Every line below should come back exactly as written, though the pictures stay out.

■ INPUT MATERIAL ■
--- START ---

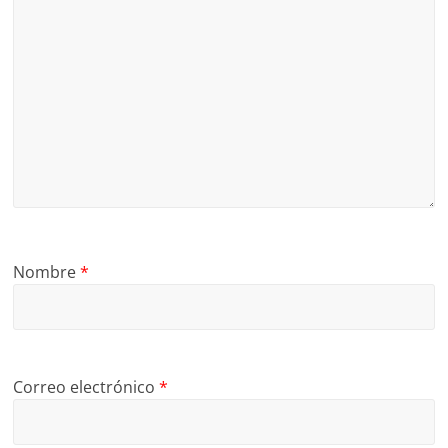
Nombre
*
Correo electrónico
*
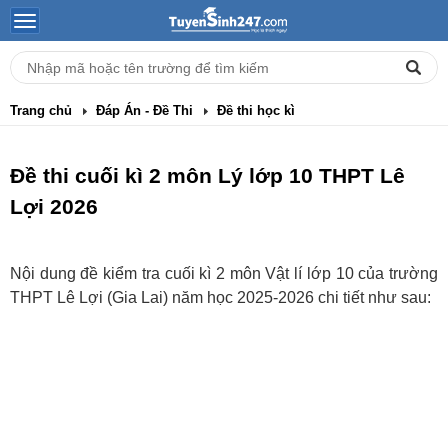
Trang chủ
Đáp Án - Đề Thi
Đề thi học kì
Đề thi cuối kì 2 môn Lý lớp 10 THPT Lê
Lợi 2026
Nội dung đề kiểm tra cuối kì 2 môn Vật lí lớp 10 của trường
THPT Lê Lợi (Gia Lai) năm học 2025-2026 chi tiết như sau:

--- END ---

■ RESULT OF THIS TASK ■
Nombre
*
Correo electrónico
*
Trang chủ
Đáp Án - Đề Thi
Đề thi học kì
Đề thi cuối kì 2 môn Lý lớp 10 THPT Lê
Lợi 2026
Nội dung đề kiểm tra cuối kì 2 môn Vật lí lớp 10 của trường
THPT Lê Lợi (Gia Lai) năm học 2025-2026 chi tiết như sau:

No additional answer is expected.